Las tres rieron entre sí, encadenando preguntas sobre marcas de ropa, fiestas y cotilleos del instituto. Sofía intentó seguir el ritmo, pero pronto se dio cuenta de que lo único que les importaba eran los temas ligeros, casi triviales. Eran simpáticas, sí, pero había una superficialidad en sus palabras que la hizo sentirse todavía más fuera de lugar.
Me hablan como si quisieran que encaje, pero… ¿de verdad quiero encajar con ellas?
---
En otra aula, un piso más arriba, Luciano escuchaba a medias la charla de bienvenida de su tutor. Sus amigos cuchicheaban, planeando ya cómo escaquearse del primer recreo. Él sonrió, pero su mente estaba en otra parte.
Durante el descanso, salió al pasillo. La vio de nuevo. Sofía estaba junto a una taquilla, con la mochila todavía colgada, rodeada ahora por aquellas tres chicas que hablaban sin parar mientras ella asentía con sonrisas cortas.

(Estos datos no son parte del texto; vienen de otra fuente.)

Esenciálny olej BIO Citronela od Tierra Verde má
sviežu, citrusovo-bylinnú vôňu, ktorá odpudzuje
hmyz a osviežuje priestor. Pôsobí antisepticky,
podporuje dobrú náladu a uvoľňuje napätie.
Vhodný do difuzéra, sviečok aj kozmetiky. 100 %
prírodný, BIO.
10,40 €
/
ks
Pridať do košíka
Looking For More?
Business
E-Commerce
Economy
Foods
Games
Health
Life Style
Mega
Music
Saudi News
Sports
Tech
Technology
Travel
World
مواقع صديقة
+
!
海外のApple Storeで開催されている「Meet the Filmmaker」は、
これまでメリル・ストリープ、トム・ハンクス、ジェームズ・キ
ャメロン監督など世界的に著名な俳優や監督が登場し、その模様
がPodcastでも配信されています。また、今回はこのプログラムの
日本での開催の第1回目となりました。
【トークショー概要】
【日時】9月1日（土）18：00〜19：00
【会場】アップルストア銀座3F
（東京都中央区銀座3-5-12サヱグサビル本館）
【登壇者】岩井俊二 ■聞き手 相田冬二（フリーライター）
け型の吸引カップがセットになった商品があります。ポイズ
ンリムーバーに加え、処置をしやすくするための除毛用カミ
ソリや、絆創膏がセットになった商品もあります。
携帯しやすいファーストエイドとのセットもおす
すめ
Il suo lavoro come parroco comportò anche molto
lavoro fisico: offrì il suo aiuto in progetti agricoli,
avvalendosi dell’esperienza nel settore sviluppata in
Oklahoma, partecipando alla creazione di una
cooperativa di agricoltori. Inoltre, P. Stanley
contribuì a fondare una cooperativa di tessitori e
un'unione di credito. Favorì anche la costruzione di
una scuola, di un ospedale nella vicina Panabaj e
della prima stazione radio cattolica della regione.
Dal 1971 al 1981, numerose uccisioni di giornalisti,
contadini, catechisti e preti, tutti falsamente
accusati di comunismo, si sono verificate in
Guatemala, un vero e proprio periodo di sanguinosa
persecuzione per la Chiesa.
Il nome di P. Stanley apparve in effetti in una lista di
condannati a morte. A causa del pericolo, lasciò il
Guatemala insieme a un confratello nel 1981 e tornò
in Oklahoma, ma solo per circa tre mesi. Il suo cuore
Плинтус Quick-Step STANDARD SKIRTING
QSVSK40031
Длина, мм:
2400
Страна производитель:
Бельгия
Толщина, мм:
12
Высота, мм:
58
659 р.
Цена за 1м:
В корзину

Luciano se detuvo unos segundos, observándola desde lejos. No entendía por qué le llamaba tanto la atención alguien a quien ni siquiera conocía. Pero ahí estaba: su altura le permitía verla entre la multitud y no podía apartar la vista.
—¿Qué miras? —le preguntó Marcos, apareciendo a su lado.
—Nada —respondió enseguida, girando la cabeza.
Pero no era verdad. Había algo en esa chica nueva que lo inquietaba y lo atraía a la vez. Y aunque cursaban en años distintos, intuía que tarde o temprano sus caminos iban a cruzarse más de lo que imaginaba.
El timbre final sonó como una liberación. Sofía recogió sus cosas sin esperar a nadie, despidiéndose con una sonrisa educada de Laura, Nuria y Clara, que ya hablaban emocionadas de lo que harían el fin de semana.
Ella, en cambio, solo pensaba en una cosa: volver a casa.